The median time from illness to AKI was 21.0 (IQR, 9.5–26.0) days. Cubic polynomial regressions suggested the decline of renal function was faster in patients with AKI who died within shorter course of the disease (Figure 1). Seven of the 81 (8.6%) patients had AKI at hospital presentation, whereas 21.0% (17/81) of the patients had AKIs at ICU admission. The proportion of KDIGO stage 1, stage 2, and stage 3 AKI cases were 26.8%, 31.7%, and 41.5%, respectively. Eight patients with AKI required continuous RRT (CRRT). Most of the KDIGO stage 3 AKI cases occurred in the first 4 weeks (Figure 2A). Various AKI etiologies were identified: 61.0% (25/41) of the AKIs occurred either on the same day of septic shock, or within 24 hours after septic shock. Four patients with septic shock had AKI complicated with possible rhabdomyolysis (significant elevated serum myoglobin and lactate dehydrogenase). Eight patients (19.5%) had histories of poor intake or volume loss (high fever, vomit, diarrhea, or diuresis) before AKI; most of these patients (6/8) recovered from AKI quickly after volume supplementations consisting of isotonic fluids and enteral nutrition support. Five (12.2%) of the AKIs occurred after the administration of antiviral drugs or antibiotics, and no other triggers were identified. One patient experienced diabetic ketoacidosis before AKI. One patient who had received kidney transplantation 6 years previously suffered AKI possibly caused by acute rejection and cardiac failure. One patient with AKI had positive anti-phospholipid antibodies and a probable cerebrovascular incident; his renal pathology showed venous thrombosis. In general, AKI caused by septic shock and adverse drug effects occurred throughout the disease course, whereas volume insufficiency usually occurred in the early phase of the disease (Figure 2B).

Figure 1.

Figure 1.

The patients with AKI who had a shorter disease course before death showed faster decline of renal function. Cubic polynomial regression of (A) sCr and (B) eGFR of patients with AKI who died within 21 days (n=11), between 21 and 35 days (n=17), after 35 days (n=6), and those who survived (n=7).

Figure 2.

Figure 2.

The compositions of AKI stages and etiologies during the disease course. (A) The proportion of KDIGO stage 1, stage 2, and stage 3 AKI were 26.8%, 31.7%, and 41.5%, respectively. Most stage 3 AKI occurred in the first 4 weeks. KDIGO stage 1: increase in sCr to 1.5–1.9 times baseline within 7 days or ≥0.3 mg/dl (≥26.5 μmol/L) increase within 48 hours, or urine output <0.5 ml/kg per hour for 6–12 hours. KDIGO stage 2: increase in sCr to 2.0–2.9 times baseline within 7 days, or urine output <0.5 ml/kg per hour for ≥12 hours. KDIGO stage 3: increase in sCr to three or more times baseline, or increase in sCr to ≥4.0 mg/dl (≥353.6 μmol/L) within 7 days, or initiation of RRT, or anuria for ≥12 hours. (B) Various AKI etiologies were identified: 61.0% (25/41) of the AKIs were considered to be related to septic shock; eight patients (19.5%) had histories of poor intake or volume loss before AKI; 12.2% (5/41) of AKIs occurred after administration of antiviral drugs or antibiotics, and no other triggers were identified. In general, AKI caused by septic shock and adverse drug effects occurred throughout the whole disease course, whereas volume insufficiency usually occurred in the early phase of the disease.

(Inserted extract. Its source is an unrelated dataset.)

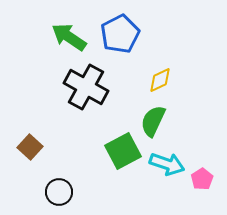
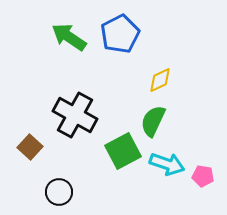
black cross: moved 11 px left, 28 px down
pink pentagon: moved 1 px right, 3 px up; rotated 30 degrees counterclockwise
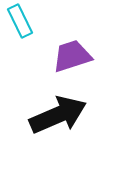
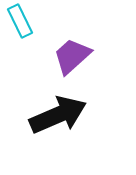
purple trapezoid: rotated 24 degrees counterclockwise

Pathologic Findings in Ten Deceased Patients with COVID-19 and AKI

Kidney pathologic findings of ten deceased patients with AKI are summarized in Table 6. The autopsied patients with AKI had comparable demographic and clinical characteristics with other patients with AKI (Supplemental Table 3). All of the patients showed differing degrees of tubular injury and cytoplasmic vacuolization in tubular epithelial cells (Figure 3A). Patient 1 developed anuric AKI requiring CRRT after receiving antiviral medications. Crystallizations were observed in the proximal tubular cells and casts (Figure 3B), which suggested drug-induced AKI. Localized inflammatory cell infiltration was present in the interstitial area (Figure 3C). Glomerular lesions were not remarkable, except swollen endothelial cells and wrinkling of the glomerular basement membrane with double contours were occasionally observed (Figure 4, A and B). Arteriolar hyalinosis and intimal fibrosis were observed in several patients (Figure 4, C and D). Patient 5 had high titers of positive anti-phospholipid antibodies and probable cerebrovascular incidents before death. His renal pathology revealed venous thrombosis (Figure 3D).

Table 6.

Light microscopic pathologic findings of kidney tissues from ten deceased patients critically ill with COVID-19 and AKI

Patient Sex/Age PMH Baseline sCr (μmol/L) Peak sCr (μmol/L) Disease Course (d) Glomerular Changes Tubulointerstitial Changes Vascular Changes
1 M/62 HTN N/A 427 33 Endothelial swollen CV, focal TA and IF, crystallization casts, inflammatory cells infiltration Intimal hyperplasia
2 M/82 DM 115 136 14 NR CV, focal ATI NR
3 M/62 73 220 29 NR CV, focal ATI Intimal hyperplasia
4 M/78 HTN 93 197 30 Focal ischemic sclerosis CV, focal TA and IF Intimal hyperplasia, hyalinosis
5 M/73 HTN, HBV 70 147 24 NR CV, focal TA and IF, focal ATI Intimal hyperplasia, venous thrombosis
6 M/59 HTN 48 139 39 Hypertrophy CV, focal ATI Intimal hyperplasia, hyalinosis
7 M/86 HTN, CAD 82 195 45 NR CV, focal ATI Intimal hyperplasia, hyalinosis
8 M/66 68 121 48 Focal ischemic sclerosis CV, focal ATI, focal TA and IF Intimal hyperplasia, hyalinosis
9 F/57 32 128 36 NR CV, focal ATI NR
10 F/66 DM 80 125 35 NR CV, focal ATI NR

M, male; PMH, past medical history; HTN, hypertension; DM, diabetes Mellitus; CAD, coronary artery disease; HBV, Hepatitis B virus infection; N/A, not available; CV, cytoplasmic vacuolization; TA, tubular atrophy, IF, interstitial fibrosis; NR, nonremarkable; ATI, acute tubular injuries; F, female.

Figure 3.

Figure 3.

Pathologic findings in kidney tissues from patients critically ill with COVID-19 and AKI. (A) Diffuse tubular injury and cytoplasmic vacuolization in tubular epithelial cells (black arrow). (B) Crystallizations in casts and proximal tubular cells in a patient (black arrows). (C) Localized inflammatory cell infiltration was present in the interstitial area (black arrow). (D) Venous thrombosis in a patient with positive anti-phospholipid antibodies. (E–G) Scattered distribution of CD3-, CD20-, and CD8-positive lymphocytes in the interstitial area (black arrows). (H) Scattered distribution of CD68-positive macrophages in the interstitial area (black arrows). HE, hematoxylin and eosin.

Figure 4.

Figure 4.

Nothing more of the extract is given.